We get it. Entrepreneurship is hard. It takes a lot of dedication and planning to get your startup up and running, and it takes even more work to maintain a successful business model. Truthfully, many people get it wrong by failing to prepare properly in the beginning stages of creating their business and repeating mistakes when they decide to try again. Entrepreneurs with successful startups have a working knowledge of industry best practices, a reliable and knowledgeable network of contacts in their industry, and possess a great sense of direction or purpose for their startup ideas. 

Sound like a lot to handle? Never fear; we’ve compiled some advice to help you reduce the risk of failure and generate higher returns.

How do I get an idea for a startup?

The first step to creating a winning business idea is to identify a problem worth solving and create a solution.

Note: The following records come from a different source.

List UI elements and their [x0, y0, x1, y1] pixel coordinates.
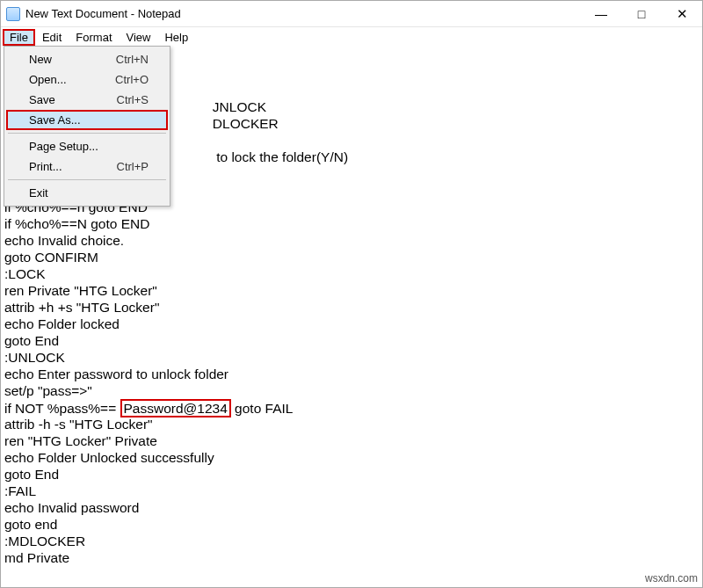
file-menu-dropdown: New Ctrl+N Open... Ctrl+O Save Ctrl+S Sa…	[4, 46, 170, 207]
menu-item-label: Save As...	[29, 113, 149, 127]
editor-line: goto End	[4, 466, 699, 483]
maximize-button[interactable]: □	[621, 1, 662, 26]
menu-exit[interactable]: Exit	[6, 183, 168, 203]
editor-line: :FAIL	[4, 483, 699, 499]
menu-save-as[interactable]: Save As...	[6, 110, 168, 130]
window-controls: — □ ✕	[581, 1, 702, 26]
editor-line: :UNLOCK	[4, 349, 699, 366]
menu-item-shortcut: Ctrl+S	[117, 93, 149, 106]
menu-item-label: Print...	[29, 160, 117, 173]
menu-item-shortcut: Ctrl+O	[115, 73, 149, 86]
editor-line: attrib -h -s "HTG Locker"	[4, 416, 699, 432]
editor-line: echo Folder Unlocked successfully	[4, 449, 699, 466]
menu-item-label: Page Setup...	[29, 140, 149, 153]
editor-line: echo Invalid password	[4, 499, 699, 516]
editor-line: goto End	[4, 332, 699, 349]
menu-page-setup[interactable]: Page Setup...	[6, 136, 168, 156]
menu-format[interactable]: Format	[69, 29, 119, 46]
menu-view[interactable]: View	[120, 29, 158, 46]
minimize-button[interactable]: —	[581, 1, 621, 26]
editor-line: echo Folder locked	[4, 316, 699, 332]
editor-line: if %cho%==N goto END	[4, 215, 699, 232]
editor-line: :LOCK	[4, 265, 699, 282]
editor-line: attrib +h +s "HTG Locker"	[4, 299, 699, 316]
editor-line: goto end	[4, 516, 699, 533]
editor-line: echo Enter password to unlock folder	[4, 366, 699, 382]
editor-line: md Private	[4, 549, 699, 566]
window-title: New Text Document - Notepad	[25, 7, 581, 20]
editor-line: goto CONFIRM	[4, 249, 699, 265]
editor-line: ren Private "HTG Locker"	[4, 282, 699, 299]
menu-help[interactable]: Help	[157, 29, 195, 46]
menu-item-label: Save	[29, 93, 117, 106]
editor-line: ren "HTG Locker" Private	[4, 432, 699, 449]
menu-file[interactable]: File	[3, 29, 35, 46]
menu-item-label: New	[29, 53, 116, 66]
title-bar: New Text Document - Notepad — □ ✕	[1, 1, 702, 27]
menu-item-label: Exit	[29, 186, 149, 200]
menu-bar: File Edit Format View Help	[1, 27, 702, 47]
menu-separator	[8, 179, 166, 180]
editor-line: echo Invalid choice.	[4, 232, 699, 249]
editor-line: if NOT %pass%== Password@1234 goto FAIL	[4, 399, 699, 416]
menu-separator	[8, 133, 166, 134]
editor-line: set/p "pass=>"	[4, 382, 699, 399]
watermark: wsxdn.com	[645, 572, 698, 584]
menu-edit[interactable]: Edit	[35, 29, 69, 46]
menu-new[interactable]: New Ctrl+N	[6, 49, 168, 69]
close-button[interactable]: ✕	[662, 1, 702, 26]
editor-line: :MDLOCKER	[4, 533, 699, 549]
menu-open[interactable]: Open... Ctrl+O	[6, 69, 168, 90]
menu-print[interactable]: Print... Ctrl+P	[6, 156, 168, 177]
menu-item-shortcut: Ctrl+N	[116, 53, 149, 66]
menu-save[interactable]: Save Ctrl+S	[6, 90, 168, 110]
menu-item-label: Open...	[29, 73, 115, 86]
password-highlight: Password@1234	[120, 399, 231, 417]
menu-item-shortcut: Ctrl+P	[117, 160, 149, 173]
notepad-icon	[6, 7, 20, 21]
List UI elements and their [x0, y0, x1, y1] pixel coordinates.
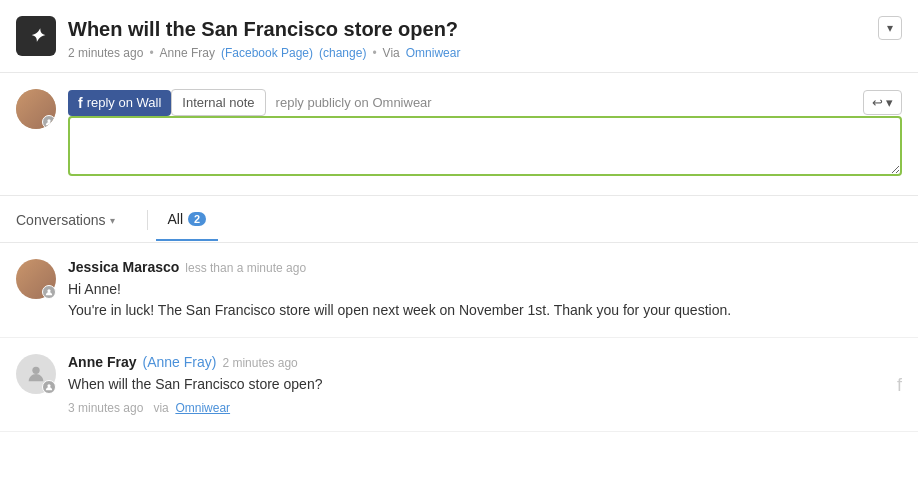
- jessica-greeting: Hi Anne!: [68, 279, 902, 300]
- facebook-action-icon[interactable]: f: [897, 374, 902, 395]
- jessica-author: Jessica Marasco: [68, 259, 179, 275]
- page-title: When will the San Francisco store open?: [68, 16, 902, 42]
- message-list: Jessica Marasco less than a minute ago H…: [0, 243, 918, 432]
- avatar-badge: [42, 115, 56, 129]
- jessica-message-content: Jessica Marasco less than a minute ago H…: [68, 259, 902, 321]
- author-name: Anne Fray: [160, 46, 215, 60]
- reply-tabs-row: f reply on Wall Internal note reply publ…: [68, 89, 902, 116]
- reply-avatar: [16, 89, 56, 129]
- dot-separator-1: •: [149, 46, 153, 60]
- conversations-header: Conversations ▾ All 2: [0, 196, 918, 243]
- header-dropdown-button[interactable]: ▾: [878, 16, 902, 40]
- tab-all-badge: 2: [188, 212, 206, 226]
- tab-all-label: All: [168, 211, 184, 227]
- facebook-icon: f: [78, 95, 83, 111]
- message-item: Jessica Marasco less than a minute ago H…: [0, 243, 918, 338]
- conversations-chevron-icon: ▾: [110, 215, 115, 226]
- tab-all[interactable]: All 2: [156, 211, 219, 241]
- svg-point-3: [47, 384, 50, 387]
- anne-message-item: Anne Fray (Anne Fray) 2 minutes ago When…: [0, 338, 918, 432]
- tab-internal-label: Internal note: [182, 95, 254, 110]
- change-link[interactable]: (change): [319, 46, 366, 60]
- jessica-avatar-badge: [42, 285, 56, 299]
- anne-body: When will the San Francisco store open?: [68, 374, 902, 395]
- conversations-divider: [147, 210, 148, 230]
- omniwear-link[interactable]: Omniwear: [406, 46, 461, 60]
- header-content: When will the San Francisco store open? …: [68, 16, 902, 60]
- svg-point-1: [47, 289, 50, 292]
- svg-point-2: [32, 367, 39, 374]
- page-header: ✦ When will the San Francisco store open…: [0, 0, 918, 73]
- jessica-time: less than a minute ago: [185, 261, 306, 275]
- tab-internal-note[interactable]: Internal note: [171, 89, 265, 116]
- conversations-section: Conversations ▾ All 2: [0, 196, 918, 432]
- anne-message-header: Anne Fray (Anne Fray) 2 minutes ago: [68, 354, 902, 370]
- reply-toolbar-right: ↩ ▾: [863, 90, 902, 115]
- post-time: 2 minutes ago: [68, 46, 143, 60]
- conversations-text: Conversations: [16, 212, 106, 228]
- logo-icon: ✦: [29, 25, 44, 47]
- anne-message-content: Anne Fray (Anne Fray) 2 minutes ago When…: [68, 354, 902, 415]
- reply-section: f reply on Wall Internal note reply publ…: [0, 73, 918, 196]
- facebook-page-link[interactable]: (Facebook Page): [221, 46, 313, 60]
- anne-avatar: [16, 354, 56, 394]
- dot-separator-2: •: [372, 46, 376, 60]
- tab-reply-on-wall[interactable]: f reply on Wall: [68, 90, 171, 116]
- reply-main: f reply on Wall Internal note reply publ…: [68, 89, 902, 179]
- conversations-label[interactable]: Conversations ▾: [16, 212, 115, 240]
- tab-reply-publicly[interactable]: reply publicly on Omniwear: [266, 90, 442, 115]
- header-meta: 2 minutes ago • Anne Fray (Facebook Page…: [68, 46, 902, 60]
- toolbar-chevron-icon: ▾: [886, 95, 893, 110]
- anne-sub: 3 minutes ago via Omniwear: [68, 401, 902, 415]
- jessica-body: You're in luck! The San Francisco store …: [68, 300, 902, 321]
- anne-omniwear-link[interactable]: Omniwear: [175, 401, 230, 415]
- reply-textarea[interactable]: [68, 116, 902, 176]
- conversations-tabs: All 2: [156, 211, 219, 241]
- anne-fray-parenthetical[interactable]: (Anne Fray): [142, 354, 216, 370]
- toolbar-action-button[interactable]: ↩ ▾: [863, 90, 902, 115]
- jessica-avatar: [16, 259, 56, 299]
- via-label: Via: [383, 46, 400, 60]
- anne-avatar-badge: [42, 380, 56, 394]
- anne-time: 2 minutes ago: [222, 356, 297, 370]
- jessica-message-header: Jessica Marasco less than a minute ago: [68, 259, 902, 275]
- tab-public-label: reply publicly on Omniwear: [276, 95, 432, 110]
- anne-author: Anne Fray: [68, 354, 136, 370]
- svg-point-0: [47, 119, 50, 122]
- toolbar-icon: ↩: [872, 95, 883, 110]
- tab-facebook-label: reply on Wall: [87, 95, 162, 110]
- app-logo: ✦: [16, 16, 56, 56]
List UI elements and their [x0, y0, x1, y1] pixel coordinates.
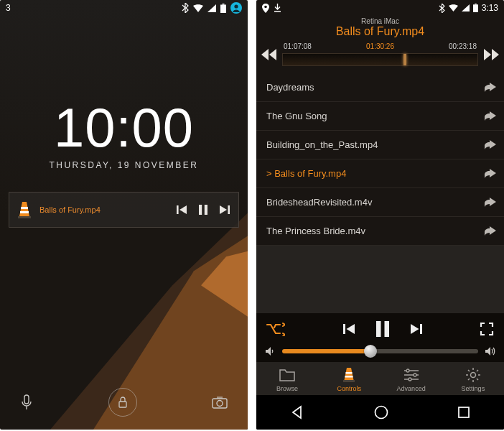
svg-rect-4 — [220, 4, 226, 13]
status-time: 3:13 — [482, 3, 498, 13]
status-bar: 3 — [0, 0, 248, 16]
svg-marker-37 — [266, 347, 271, 356]
svg-marker-32 — [346, 324, 355, 334]
playlist-item[interactable]: The Princess Bride.m4v — [256, 217, 504, 246]
device-name: Retina iMac — [256, 17, 504, 25]
fullscreen-button[interactable] — [480, 322, 494, 336]
lock-icon — [118, 396, 128, 409]
unlock-button[interactable] — [108, 388, 137, 417]
pause-button[interactable] — [197, 203, 210, 216]
playlist-item[interactable]: The Gnu Song — [256, 102, 504, 131]
prev-button[interactable] — [342, 322, 356, 336]
svg-rect-12 — [177, 205, 179, 214]
time-elapsed: 01:07:08 — [284, 42, 312, 50]
next-button[interactable] — [409, 322, 424, 336]
svg-point-44 — [414, 374, 416, 376]
share-icon[interactable] — [484, 111, 497, 121]
bluetooth-icon — [439, 4, 445, 13]
playlist: Daydreams The Gnu Song Building_on_the_P… — [256, 73, 504, 246]
share-icon[interactable] — [484, 169, 497, 179]
tab-advanced[interactable]: Advanced — [381, 366, 442, 392]
rewind-button[interactable] — [259, 49, 278, 60]
share-icon[interactable] — [484, 140, 497, 150]
tab-label: Settings — [462, 385, 485, 392]
playback-controls — [256, 313, 504, 362]
svg-rect-41 — [345, 376, 353, 378]
seek-thumb[interactable] — [403, 54, 406, 65]
signal-icon — [207, 4, 216, 12]
share-icon[interactable] — [484, 83, 497, 93]
prev-track-button[interactable] — [175, 203, 188, 216]
svg-marker-36 — [411, 324, 419, 334]
svg-rect-35 — [420, 324, 422, 334]
playlist-item[interactable]: Building_on_the_Past.mp4 — [256, 131, 504, 159]
volume-slider[interactable] — [282, 349, 478, 353]
playlist-item[interactable]: BridesheadRevisited.m4v — [256, 188, 504, 217]
user-icon — [230, 2, 242, 14]
battery-icon — [473, 4, 478, 12]
svg-rect-33 — [376, 321, 381, 337]
svg-rect-16 — [228, 205, 230, 214]
seek-bar[interactable] — [282, 53, 478, 66]
playlist-item[interactable]: Daydreams — [256, 73, 504, 102]
lockscreen-date: THURSDAY, 19 NOVEMBER — [0, 160, 248, 170]
time-remaining: 00:23:18 — [449, 42, 477, 50]
wifi-icon — [193, 4, 203, 12]
seek-row: 01:07:08 01:30:26 00:23:18 — [256, 38, 504, 73]
svg-point-46 — [470, 373, 475, 378]
media-widget[interactable]: Balls of Fury.mp4 — [9, 192, 239, 228]
playlist-item-label: The Gnu Song — [266, 111, 327, 121]
voice-icon[interactable] — [20, 394, 33, 410]
tab-settings[interactable]: Settings — [442, 366, 504, 392]
svg-rect-25 — [473, 4, 478, 12]
playlist-item-label: > Balls of Fury.mp4 — [266, 168, 346, 179]
vlc-cone-icon — [17, 200, 32, 219]
share-icon[interactable] — [484, 226, 497, 236]
tab-controls[interactable]: Controls — [318, 366, 380, 392]
svg-rect-31 — [343, 324, 345, 334]
svg-rect-34 — [384, 321, 389, 337]
signal-icon — [462, 4, 470, 11]
status-bar: 3:13 — [256, 0, 504, 16]
lockscreen-phone: 3 10:00 THURSDAY, 19 NOVEMBER — [0, 0, 248, 430]
tab-label: Browse — [276, 385, 298, 392]
camera-icon[interactable] — [212, 396, 228, 409]
wifi-icon — [449, 4, 458, 11]
media-title: Balls of Fury.mp4 — [39, 205, 175, 214]
volume-down-icon[interactable] — [263, 346, 276, 356]
svg-marker-29 — [484, 49, 491, 60]
playlist-item-label: Building_on_the_Past.mp4 — [266, 139, 378, 150]
folder-icon — [279, 366, 296, 384]
nav-back-button[interactable] — [291, 405, 305, 420]
svg-marker-3 — [207, 4, 216, 12]
battery-icon — [220, 4, 226, 13]
svg-rect-15 — [205, 205, 207, 215]
now-playing-title: Balls of Fury.mp4 — [256, 25, 504, 38]
pause-button[interactable] — [375, 320, 391, 338]
svg-rect-9 — [21, 207, 28, 209]
bluetooth-icon — [182, 3, 189, 13]
share-icon[interactable] — [484, 198, 497, 208]
svg-rect-40 — [346, 372, 353, 374]
spacer — [256, 246, 504, 313]
svg-marker-27 — [261, 49, 269, 60]
vlc-remote-phone: 3:13 Retina iMac Balls of Fury.mp4 01:07… — [256, 0, 504, 430]
playlist-item-label: The Princess Bride.m4v — [266, 226, 365, 236]
nav-recents-button[interactable] — [457, 406, 470, 419]
playlist-item-active[interactable]: > Balls of Fury.mp4 — [256, 159, 504, 188]
gear-icon — [465, 366, 481, 384]
lockscreen-clock: 10:00 — [0, 96, 248, 159]
shuffle-button[interactable] — [266, 322, 285, 336]
svg-rect-14 — [199, 205, 202, 215]
volume-up-icon[interactable] — [484, 346, 497, 356]
volume-knob[interactable] — [364, 345, 377, 358]
next-track-button[interactable] — [218, 203, 231, 216]
svg-marker-17 — [220, 205, 227, 214]
tab-browse[interactable]: Browse — [256, 366, 318, 392]
notification-count: 3 — [6, 3, 11, 13]
nav-home-button[interactable] — [373, 404, 389, 420]
fast-forward-button[interactable] — [482, 49, 501, 60]
svg-rect-26 — [475, 4, 477, 4]
svg-marker-13 — [179, 205, 187, 214]
playlist-item-label: Daydreams — [266, 82, 314, 93]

All successful startup concepts come from actively listening to complaints and identifying issues with existing solutions that potential customers are experiencing. The best way to generate ideas is to start asking questions. Start with what you know. Pick an industry and a service or product that you understand and compile a list of people’s complaints about that industry, service, or product. Reach out to family, friends, and even past coworkers or bosses to get their insights and opinions on these issues. All of this research is key to identifying the pain points of your future audience. 

After doing your proper research, determine which problems you can solve based on your unique skillset and knowledge base. Ask yourself, “What are my strengths? And how can I help?”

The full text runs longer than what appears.